La princesse Marie s'intéressait à tout ce qu'il racontait, mais elle était absorbée par une autre pensée: elle venait de comprendre que Natacha et lui pouvaient s'aimer et être heureux, et elle en ressentit une profonde joie.
Il était trois heures du matin: les domestiques, la figure allongée, entrèrent pour remplacer les bougies, mais personne n'y fit attention. Pierre termina son récit. Sa sincère émotion, empreinte d'un certain embarras, répondait au regard de Natacha, qui semblait vouloir pénétrer même son silence, et, sans songer que l'heure était aussi avancée, il cherchait un autre thème de conversation.
«On parle de souffrances et de malheurs, dit-il, et cependant si l'on venait me demander: «Veux-tu revenir à ce que tu étais avant ta captivité, ou repasser par tout ce que tu as souffert?» je répondrais: «Plutôt cent fois la captivité et la viande de cheval?» On s'imagine presque toujours que tout est perdu lorsqu'on est jeté hors du chemin battu; c'est seulement alors qu'apparaissent le Vrai et le Bon. Tant que dure la vie, le bonheur existe. Nous pouvons encore en espérer beaucoup, et c'est surtout pour vous que je le dis, ajouta-t-il en s'adressant à Natacha.
—C'est vrai! dit-elle en répondant à une autre pensée qui venait de lui traverser l'esprit: moi aussi, je n'aurais pas demandé mieux que de recommencer ma vie!»
Pierre la regarda avec attention.
«Oui, je n'aurais rien désiré de plus!
—Est-ce bien possible? s'écria Pierre.
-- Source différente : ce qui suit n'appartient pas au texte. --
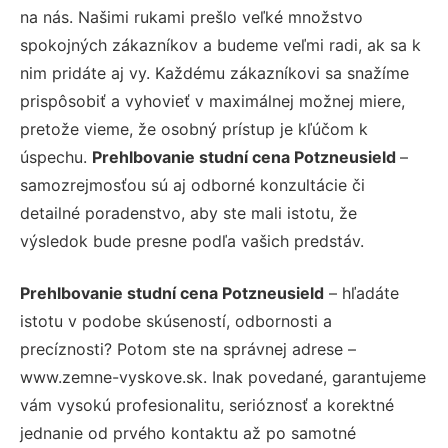
na nás. Našimi rukami prešlo veľké množstvo
spokojných zákazníkov a budeme veľmi radi, ak sa k
nim pridáte aj vy. Každému zákazníkovi sa snažíme
prispôsobiť a vyhovieť v maximálnej možnej miere,
pretože vieme, že osobný prístup je kľúčom k
úspechu.
Prehlbovanie studní cena Potzneusield
–
samozrejmosťou sú aj odborné konzultácie či
detailné poradenstvo, aby ste mali istotu, že
výsledok bude presne podľa vašich predstáv.
Prehlbovanie studní cena Potzneusield
– hľadáte
istotu v podobe skúseností, odbornosti a
precíznosti? Potom ste na správnej adrese –
www.zemne-vyskove.sk. Inak povedané, garantujeme
vám vysokú profesionalitu, serióznosť a korektné
jednanie od prvého kontaktu až po samotné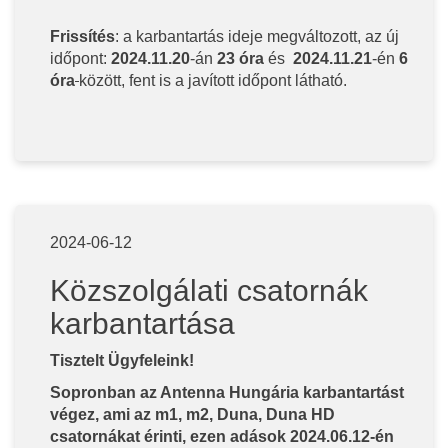
Frissítés
: a karbantartás ideje megváltozott, az új
időpont:
2024.11.20
-án
23 óra
és
2024.11.21
-én
6
óra
között, fent is a javított időpont látható.
2024-06-12
Közszolgálati csatornák
karbantartása
Tisztelt Ügyfeleink!
Sopronban az Antenna Hungária karbantartást
végez, ami az m1, m2, Duna, Duna HD
csatornákat érinti, ezen adások 2024.06.12-én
Suis-je donc coupable de vivre et de vouloir vivre, et vous aussi?»
Natacha inclina sa tête dans ses mains et fondit en larmes.
«Qu'as-tu, Natacha?
—Rien, rien! murmura-t-elle, et elle sourit à Pierre à travers ses pleurs.
—Adieu! Il est temps de dormir...»
Pierre se leva et prit congé d'elles.
La princesse Marie et Natacha causèrent encore dans leur chambre, mais ni l'une ni l'autre ne prononça le nom de Pierre.
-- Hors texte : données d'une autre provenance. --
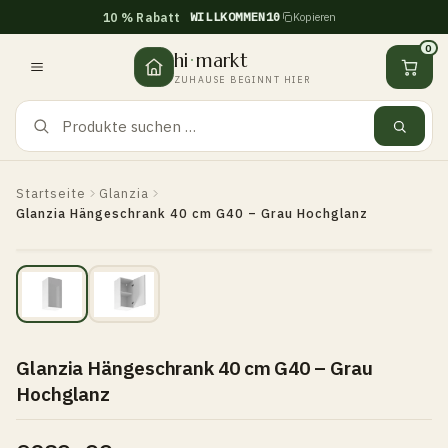
WILLKOMMEN10
10 % Rabatt
Kopieren
Zum
Inhalt
0
hi
·
markt
springen
ZUHAUSE BEGINNT HIER
Startseite
Glanzia
Glanzia Hängeschrank 40 cm G40 – Grau Hochglanz
Glanzia Hängeschrank 40 cm G40 – Grau
Hochglanz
«Sais-tu, Marie, que j'ai souvent peur qu'en ne parlant pas de «lui», dans la crainte de profaner nos sentiments, nous ne finissions par l'oublier?»
Un soupir de la princesse Marie confirma la justesse de cette observation qu'elle n'aurait jamais osé faire de vive voix.
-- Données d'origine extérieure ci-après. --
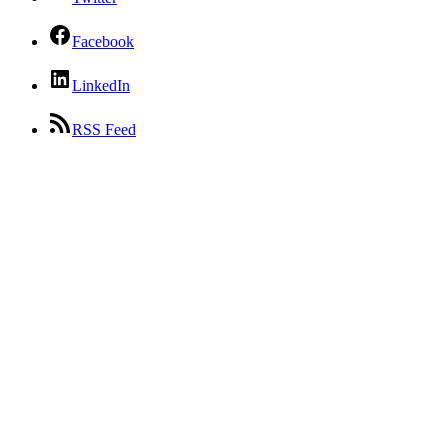
Facebook
LinkedIn
RSS Feed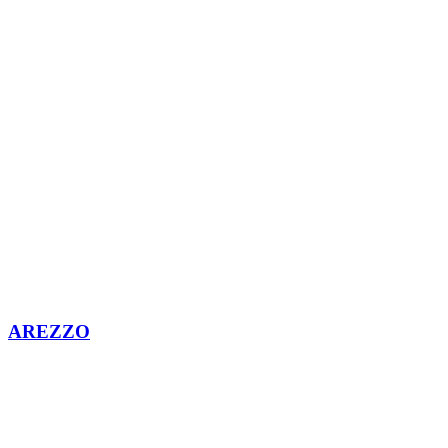
AREZZO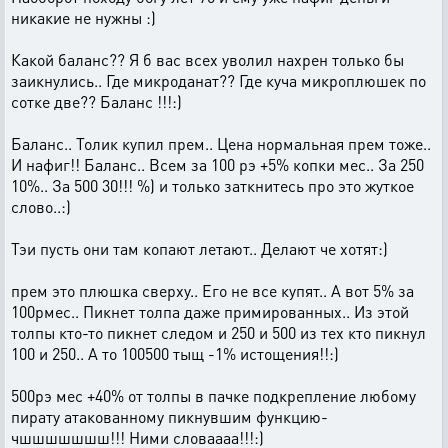
никакие не нужны :)
Какой баланс?? Я б вас всех уволил нахрен только бы
заикнулись.. Где микроданат?? Где куча микроплюшек по
сотке две?? Баланс !!!:)
Баланс.. Толик купил прем.. Цена нормальная прем тоже..
И нафиг!! Баланс.. Всем за 100 рэ +5% копки мес.. За 250
10%.. За 500 30!!! %) и только заткнитесь про это жуткое
слово..:)
Тэи пусть они там копают летают.. Делают че хотят:)
прем это плюшка сверху.. Его не все купят.. А вот 5% за
100рмес.. Пикнет толпа даже примированных.. Из этой
толпы кто-то пикнет следом и 250 и 500 из тех кто пикнул
100 и 250.. А то 100500 тыщ -1% истощения!!:)
500рэ мес +40% от толпы в пачке подкрепление любому
пирату атакованному пикнувшим функцию-
чшшшшшшш!!! Ними словаааа!!!:)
«Crois-tu qu'on puisse oublier? dit-elle. Quel bien cela m'a fait de tout raconter aujourd'hui, et pourtant comme c'était à la fois doux et pénible! Je sentais qu'il l'avait aimé sincèrement, c'est pourquoi.... Ai-je eu tort? dit elle en rougissant.
—De parler de «lui» à Pierre? Oh non! Il est si bon!
—As-tu remarqué, Marie, dit tout à coup Natacha avec un sourire espiègle qu'elle n'avait pas eu depuis longtemps, as-tu remarqué comme il est bien tenu maintenant, comme il est frais et rose? On dirait qu'il sort d'un bain moral, je veux dire... tu me comprends, n'est-ce pas?
—Oui, il a beaucoup changé à son avantage. C'est pour cela que «lui» l'a tant aimé, répondit la princesse Marie.
—Oui, et cependant ils ne se ressemblaient guère. On assure du reste que les amitiés des hommes naissent des contrastes; ce doit être sans doute ainsi...! Adieu! Adieu!» dit Natacha, et le sourire espiègle qui avait accompagné ses premières paroles sembla s'effacer à regret de son visage redevenu joyeux.